The moves are aimed at stabilizing the fragile stock market, reeling under the impact of the US financial crisis.
In the US and Europe, the news of central banks across the world pumping billions of dollars into the market appeared to calm investors' nerves early yesterday.
The triple whammy of Lehman Brothers going bust, Merrill Lynch being sold and AIG needing $85 billion of US government funds for survival sent the financial markets across the globe tumbling over the past few days.
Chinas' top assets regulator said Thursday that it will back up and encourage its 147 State-owned enterprises to buy more stocks of their listed subsidiaries.
Analysts, however, said more measures are needed to put the market back on the track to healthy development.
The stock trading tax cut takes effect from today, which means the 0.1 percent tax will apply only to the sale of shares. The government had slashed the tax from 0.3 percent to 0.1 percent on April 24 to invigorate the market.
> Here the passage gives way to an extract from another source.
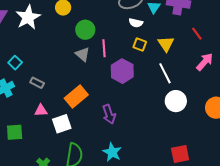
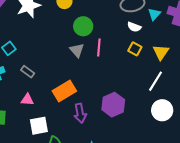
purple hexagon: (122, 71) -> (113, 105), moved
white line: (165, 73) -> (156, 81), turned 50
purple arrow: (109, 114) -> (80, 113), moved
white square: (62, 124) -> (39, 126), moved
But despite that the market continued to fall, with the benchmark Shanghai Composite Index hitting a low of 1,802 yesterday before closing at 1,896 points, down 1.72 percent. The SCI has dropped about 70 percent from its October peak of 6,124.
Central Huijin, an arm of the country's sovereign wealth fund China Investment Corp, said it has started buying shares of heavyweights such as Industrial and Commercial Bank of China , Bank of China and China Construction Bank as early as yesterday.
Li Rongrong, head of the State-owned Assets Supervision and Administration Commission , said the regulatory body has for long wanted SOEs, especially the 147 that report to the central government directly, to become an active force in facilitating a stable development of the stock market. Companies owned by the 147 giants should play an exemplary role in the market.
He said the national economy is basically sound, and the key SOEs are performing well. The SASAC encourages them to buy more stocks of their listed companies.
Banks' shares have fallen steeply during the last two trading sessions, thanks to the news of Lehman's bankruptcy.
"The government has taken the steps to protect the market from irrational sell-off," Li Zhikun, China Jianyin Investment Securities' senior analyst, said.
Chinese stocks have become fairly undervalued after steep falls during the past year, and the government is trying to restore investor confidence, he said.
Though the market is expected to rebound, analysts are not sure how long it would sustain. To hold the market from diving further, more measures need to be taken, they said.
For example, the fear of mass floating of shares, locked up before the share-merger reform in 2005, has triggered a continuous sell-off since early this year, said Zhao Xijun, professor of finance at Renmin University of China. The authorities, on the other hand, could issue new regulations to make it more difficult for those shares to flood the market.